Brent crude futures closed up 91 cents, or 1.9 percent, to $49.68 a barrel. The price rose 5.2 percent last week for the first weekly gain in six.
U.S. crude futures closed up $1.03, or 2.2 percent, to $47.07 a barrel, an almost one-month high. U.S. crude futures trading volumes were low a day before the U.S. Independence Day holiday.
Crude was up for an eighth straight session, the longest stretch of gains since February 2012.
"It’s all about market sentiment," said Commerzbank senior oil analyst Carsten Fritsch. He cited a 100,000 barrel per day drop in U.S. production due to tropical storms and maintenance, as well as a decline in U.S. rig count.
"These... (temporary) factors outweigh the sharp increase in OPEC oil production in June... and the continued increase in Libyan and Nigerian output, at least at the moment," he said.

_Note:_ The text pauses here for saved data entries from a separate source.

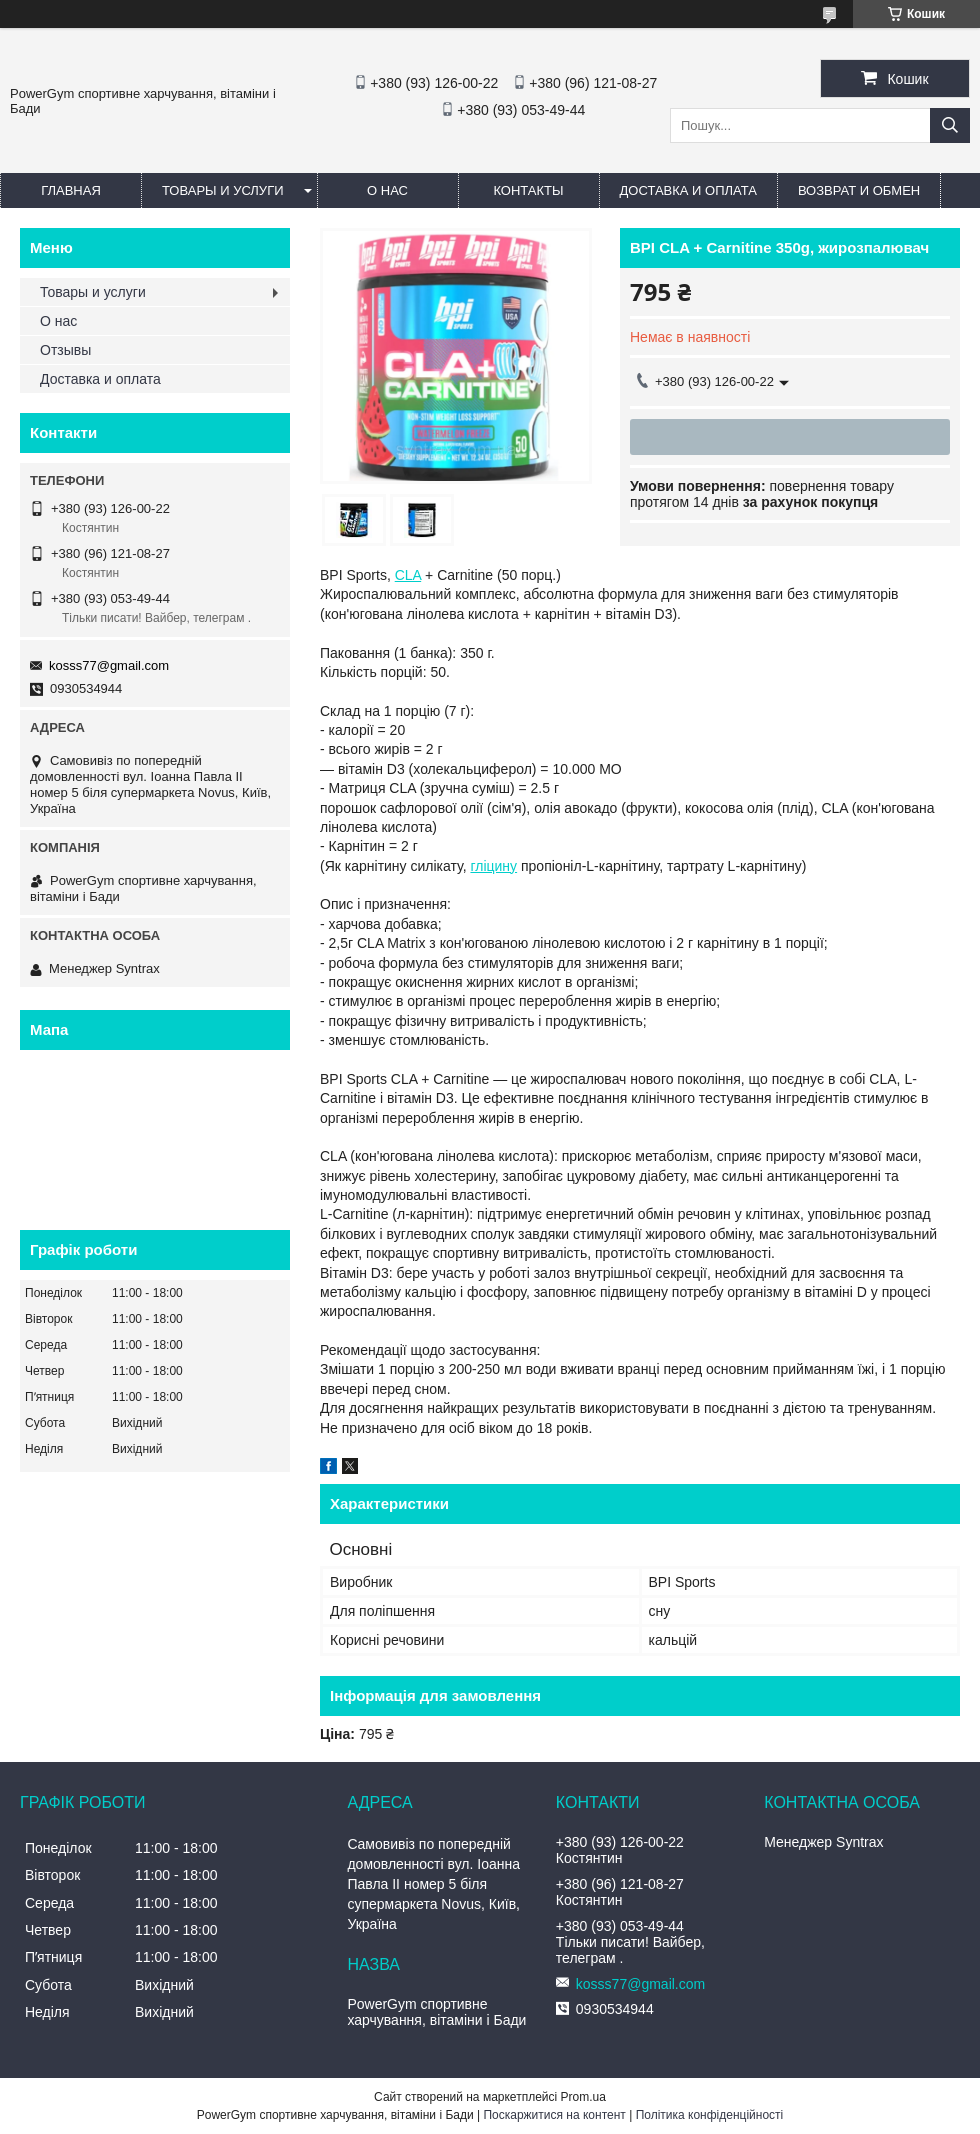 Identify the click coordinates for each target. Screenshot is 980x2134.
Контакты (528, 190)
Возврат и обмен (859, 190)
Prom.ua (583, 2097)
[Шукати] (950, 125)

Speculators in Brent crude futures and options raised their bets against a sustained price rise to the highest level on record in the latest week. In a note on Friday, Citibank wrote that the managed net long position was the smallest since January 2016.
After 23 straight weeks of increased rigs, drilling activity for new oil production in the United States fell for the first time since January, dropping by two rigs, while U.S. government data showed crude output fell in April for the first time this year.
"We think the fall in prices has caused U.S. output growth to slow," Standard Chartered wrote in a note on Monday, "Revisions for May and June will confirm that supply is growing at a significantly more modest rate than the market has believed up to now."